The signs are that they want to bring down powersharing so that they can go to the electorate as militant Unionists and not as Sinn Fein's tainted partners in government.

Whatever happens in January the election is likely to produce results that will make Power Sharing government impossible. Sinn Fein is expected to forge ahead of the SDLP as the majority Catholic Party. Unionist critics and opponents of Good Friday, Paisleyites and others, are likely to win a sizeable majority of Unionist seats (they are already the majority).

Powersharing between Gerry Adams and Ian Paisley? Stranger things have happened, but don't count on it.

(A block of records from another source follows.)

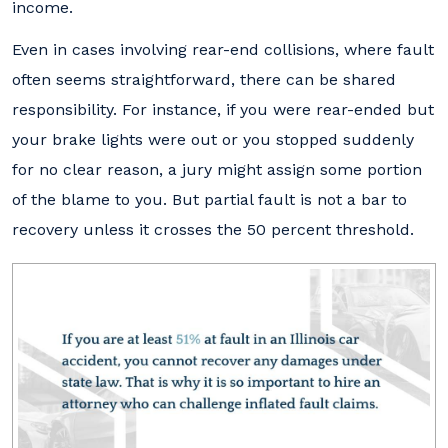
income.
Even in cases involving rear-end collisions, where fault
often seems straightforward, there can be shared
responsibility. For instance, if you were rear-ended but
your brake lights were out or you stopped suddenly
for no clear reason, a jury might assign some portion
of the blame to you. But partial fault is not a bar to
recovery unless it crosses the 50 percent threshold.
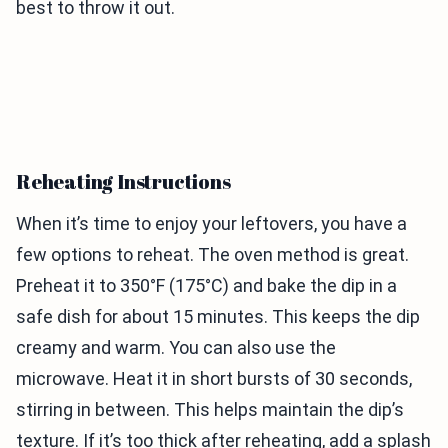
best to throw it out.
Reheating Instructions
When it’s time to enjoy your leftovers, you have a
few options to reheat. The oven method is great.
Preheat it to 350°F (175°C) and bake the dip in a
safe dish for about 15 minutes. This keeps the dip
creamy and warm. You can also use the
microwave. Heat it in short bursts of 30 seconds,
stirring in between. This helps maintain the dip’s
texture. If it’s too thick after reheating, add a splash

The UUC ultimatum is an attempt to avoid electoral annihilation in May. Behind it lies Protestant dissatisfaction. Only 50% of Protestants supported the Agreement in 1998. It far less than that now. Much increased street violence and paramilitary activity is a consequence.

There is some evidence that the IRA has orchestrated the Catholic side in street violence. In part they do this in order to provoke Protestants and wreak maximum havoc among their opponents and stoke their conflict with Britain.

Sinn Fein/IRA ultimately look to Britain action over the heads of the Protestants, not to Protestant-Unionist agreement, to deliver a united Ireland.